[Extracted page text data]

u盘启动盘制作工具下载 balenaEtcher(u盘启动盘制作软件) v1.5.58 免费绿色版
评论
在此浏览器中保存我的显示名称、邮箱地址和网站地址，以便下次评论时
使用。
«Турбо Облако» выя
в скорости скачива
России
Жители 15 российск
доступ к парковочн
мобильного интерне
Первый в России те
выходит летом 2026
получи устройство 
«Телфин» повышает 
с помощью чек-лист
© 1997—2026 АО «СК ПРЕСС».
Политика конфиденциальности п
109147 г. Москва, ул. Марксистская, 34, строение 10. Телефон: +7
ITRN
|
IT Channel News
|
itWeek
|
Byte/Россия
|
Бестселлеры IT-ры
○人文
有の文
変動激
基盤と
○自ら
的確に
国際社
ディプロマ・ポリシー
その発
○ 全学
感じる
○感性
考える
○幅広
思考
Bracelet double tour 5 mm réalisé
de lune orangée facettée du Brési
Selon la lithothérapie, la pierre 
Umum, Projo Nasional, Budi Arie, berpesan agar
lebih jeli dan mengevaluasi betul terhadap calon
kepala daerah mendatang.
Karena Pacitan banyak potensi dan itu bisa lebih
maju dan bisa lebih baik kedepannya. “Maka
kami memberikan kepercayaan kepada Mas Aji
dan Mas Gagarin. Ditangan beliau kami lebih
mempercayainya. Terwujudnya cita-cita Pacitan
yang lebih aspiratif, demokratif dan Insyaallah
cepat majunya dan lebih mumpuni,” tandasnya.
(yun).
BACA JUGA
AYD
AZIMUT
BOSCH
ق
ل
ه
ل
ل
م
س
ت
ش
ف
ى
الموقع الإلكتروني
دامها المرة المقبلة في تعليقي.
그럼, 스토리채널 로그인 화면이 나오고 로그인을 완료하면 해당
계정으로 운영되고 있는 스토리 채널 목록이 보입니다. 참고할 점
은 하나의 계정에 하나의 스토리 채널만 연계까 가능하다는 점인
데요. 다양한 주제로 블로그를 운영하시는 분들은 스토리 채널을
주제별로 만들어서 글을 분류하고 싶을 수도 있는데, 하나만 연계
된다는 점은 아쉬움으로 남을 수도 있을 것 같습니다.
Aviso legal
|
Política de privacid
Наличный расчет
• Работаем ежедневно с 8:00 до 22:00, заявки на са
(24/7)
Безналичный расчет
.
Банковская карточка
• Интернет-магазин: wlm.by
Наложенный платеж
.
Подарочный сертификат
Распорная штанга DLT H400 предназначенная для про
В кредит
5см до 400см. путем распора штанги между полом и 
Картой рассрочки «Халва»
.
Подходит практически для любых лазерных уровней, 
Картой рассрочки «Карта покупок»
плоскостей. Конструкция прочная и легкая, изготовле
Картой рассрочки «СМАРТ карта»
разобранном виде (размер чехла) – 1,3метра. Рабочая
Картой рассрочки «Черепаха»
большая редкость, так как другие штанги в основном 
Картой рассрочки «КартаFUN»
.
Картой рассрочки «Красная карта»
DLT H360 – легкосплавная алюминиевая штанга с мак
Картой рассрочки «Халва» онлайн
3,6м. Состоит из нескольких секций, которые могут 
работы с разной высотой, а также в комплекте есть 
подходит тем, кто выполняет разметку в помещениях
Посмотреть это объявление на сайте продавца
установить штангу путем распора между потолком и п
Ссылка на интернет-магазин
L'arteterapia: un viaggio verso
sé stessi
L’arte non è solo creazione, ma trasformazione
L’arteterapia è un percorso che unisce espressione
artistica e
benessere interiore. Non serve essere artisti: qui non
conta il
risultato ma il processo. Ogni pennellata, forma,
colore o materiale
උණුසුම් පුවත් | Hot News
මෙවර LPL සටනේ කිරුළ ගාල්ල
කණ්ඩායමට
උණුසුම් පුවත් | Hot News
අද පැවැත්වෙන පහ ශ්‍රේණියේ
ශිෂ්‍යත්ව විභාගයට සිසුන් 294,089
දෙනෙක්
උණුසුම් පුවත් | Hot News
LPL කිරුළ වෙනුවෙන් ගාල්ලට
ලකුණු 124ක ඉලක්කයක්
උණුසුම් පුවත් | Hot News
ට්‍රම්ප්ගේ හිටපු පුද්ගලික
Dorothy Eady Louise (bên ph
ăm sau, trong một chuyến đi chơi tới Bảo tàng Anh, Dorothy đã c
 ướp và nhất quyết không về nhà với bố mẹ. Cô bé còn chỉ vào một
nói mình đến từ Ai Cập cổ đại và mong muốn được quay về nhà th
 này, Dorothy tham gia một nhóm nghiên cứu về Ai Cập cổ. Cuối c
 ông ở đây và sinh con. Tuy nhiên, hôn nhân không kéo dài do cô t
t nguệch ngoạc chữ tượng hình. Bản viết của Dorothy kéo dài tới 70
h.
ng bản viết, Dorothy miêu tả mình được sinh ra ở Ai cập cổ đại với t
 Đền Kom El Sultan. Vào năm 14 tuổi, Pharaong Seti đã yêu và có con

— Task to carry out —
Pull every line containing "между" from the entries above and copy it.

— Problem solution —
5см до 400см. путем распора штанги между полом и 
установить штангу путем распора между потолком и п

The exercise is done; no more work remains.